Notes on Christianity
and Ideas

Issue 3
April 1997

Published by Theodore Plantinga

In this issue ....

Are you a cyberchristian? Would you like to become one? Or do you see some dangers here? David Van Minnen, a 1997 Redeemer College graduate interested in both computers and Christian spirituality, explores this territory for us. Click here to read "Virtual Christianity: Some Reflections on Being a Christian in Cyberspace."

Cartesian doubt extends its tentacles into many areas of our life -- even insurance. Are you covered? Click here to read "Insurance Insurance: A Cartesian Dilemma."

Steven George Baarda, a Redeemer College graduate now engaged in further studies in preparation for the ministry of God's Word, responds to recent postings about Birkerks and Bly. Click here to read "The Changing Sensorium: A Provisional Assessment."

Time is running out for those who still haven't had a ride in a rickshaw. Should we regret its disappearance from the streets of distant cities? Click here to read "Farewell to the Rickshaw: Reflections on Autonomy and Automobiles."

If you are a Canadian, perhaps you have been called "anti-American" on occasion. Is there anything to the charge? Can you truly love this country without denigrating our neighbors to the south? Click here to read "Anti-Americanism and Canadian Identity."

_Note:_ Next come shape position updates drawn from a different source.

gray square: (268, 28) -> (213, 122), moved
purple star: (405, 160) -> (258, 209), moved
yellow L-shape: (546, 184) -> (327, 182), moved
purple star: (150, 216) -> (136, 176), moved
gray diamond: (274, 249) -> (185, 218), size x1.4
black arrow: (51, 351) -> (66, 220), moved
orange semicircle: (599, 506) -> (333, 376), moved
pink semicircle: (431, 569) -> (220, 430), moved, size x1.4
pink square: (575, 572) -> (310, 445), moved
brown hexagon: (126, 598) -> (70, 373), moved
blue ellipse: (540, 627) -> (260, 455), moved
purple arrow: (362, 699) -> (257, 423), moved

Another term is behind us. Friends of Redeemer College are invited to click here to read my "End-of-Term Report: Winter Term 1996-97."


Don't take the term literally. I don't plan to turn pages for you. If I inform you of a website, I will simply pass on the address. But for the most part I will comment here on materials in the world of the printed page -- brief book notes, observations about periodicals, and perhaps a comment on an event.

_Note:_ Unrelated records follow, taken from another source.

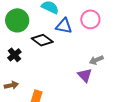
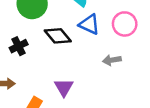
gray arrow: (96, 60) -> (112, 60), moved
purple triangle: (85, 75) -> (64, 87), moved

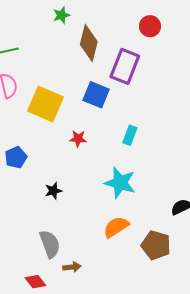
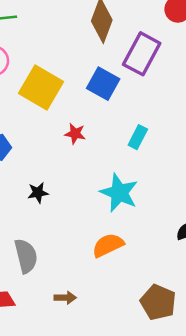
brown pentagon: (156, 245) -> (158, 302), moved
brown arrow: (72, 267) -> (65, 298), moved

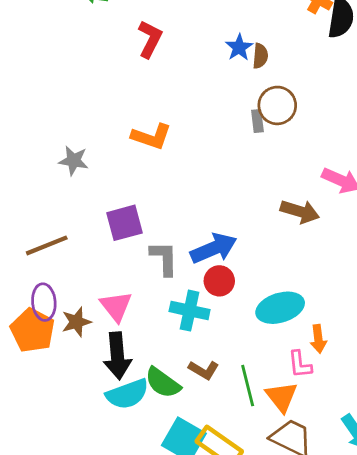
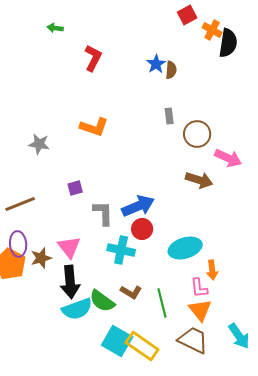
brown circle: (277, 105) -> (197, 134), moved
purple square: (124, 223) -> (75, 188), size x0.6
orange triangle: (282, 397) -> (200, 310), moved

This Quebec business .... A couple of years ago a young lady in Quebec named Helene Jutras, then a second-year student at McGill University, stirred up a lot of dust via a pair of letters she published in Le Devoir,a Montreal newspaper. A publisher asked her to expand on her unusual views and to add to them with some fresh material. The result is a small book named Quebec Is Killing Me (Ottawa: Golden Dog Press, 1995). It's fresh, different, and, above all compelling reading. I won't even attempt a summary. As I read it, I found myself thinking of Kierkegaard. I certainly hope we'll be hearing from Ms. Jutras again.

Now that a federal election is upon us, Canada's three traditional federal parties seem tongue-tied on the question of Quebec. The policy, it seems, is to keep one's fingers crossed. What might one do instead? Read Diane Francis, Fighting for Canada (Toronto: Key Porter Books, 1996). Perhaps you'll be inspired to fight for Canada too. Also to be recommended for its observations on the Quebec problem is an earlier book by the same author, entitled Underground Nation: The Secret Economy and the Future of Canada (Key Porter Books, 1994); see especially pp. 89ff, 171ff and 191ff.

General information

This electronic journal is my way of keeping in touch with friends, colleagues, former students, and so forth. It does not have a regular publication schedule. Feel free to download it and pass it around. You may even wish to send me a comment; I do not guarantee a response to each communication. If you wish to repost anything in this journal, please let me know. If you care to print something in paper form, this can also be arranged, provided that I retain the copyright so that I will remain free in my use of the material.

Theodore Plantinga
E-mail: [email protected]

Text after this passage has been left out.